The mood of the nation has indeed shifted, particularly among the TikTok generation. These youths are disinterested in the kind of politics exemplified by figures like Akmal.

Instead, they prioritise enjoying life, promoting happiness, environmental stewardship, advocating for human rights and fostering equality.

Today’s youths are not passive followers; rather, they wield their smartphones as tools for empowerment and activism.

They reject the notion of an unwritten “social contract” that may favour certain groups, insisting instead that social justice must be equitable and inclusive for all.

One of the most disheartening aspects is that despite the considerable support of the people, the Madani government has been unable to contain the disruptive actions of a single individual bent on undermining the country’s economy and international reputation.

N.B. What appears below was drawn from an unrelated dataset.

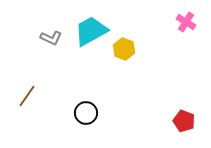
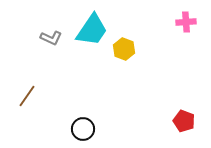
pink cross: rotated 36 degrees counterclockwise
cyan trapezoid: moved 1 px right, 1 px up; rotated 153 degrees clockwise
black circle: moved 3 px left, 16 px down
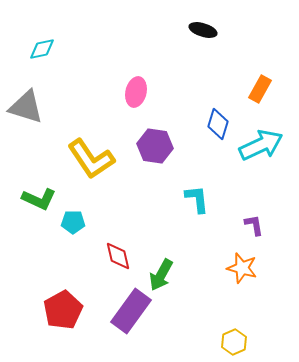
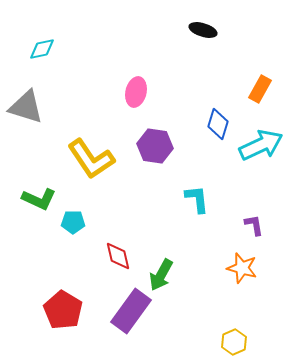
red pentagon: rotated 12 degrees counterclockwise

This lack of accountability is glaring, especially when contrasted with the consequences faced by figures like Najib Razak, who was held accountable for damaging the country and subsequently faced jail time.

The apparent impunity surrounding Akmal raises troubling questions.

Is political expediency the driving force behind the government’s reluctance to confront him?

Are Malaysians expected to endure such behaviour to uphold the Madani government’s grip on power?

Many citizens find themselves questioning what the Madani government truly stands for. While the concept of reforms has been discussed, the specifics remain elusive.

What reforms are being pursued, and in what areas are they intended to effect change?

These are critical questions that demand answers from those in power. Akmal’s behaviour has undermined any goodwill left in the Madani government.

We must accept that all four successive prime ministers since the 14th general election in 2018 came from the same DNA – Umno.

Does that tell us anything? Can a leopard change its spots?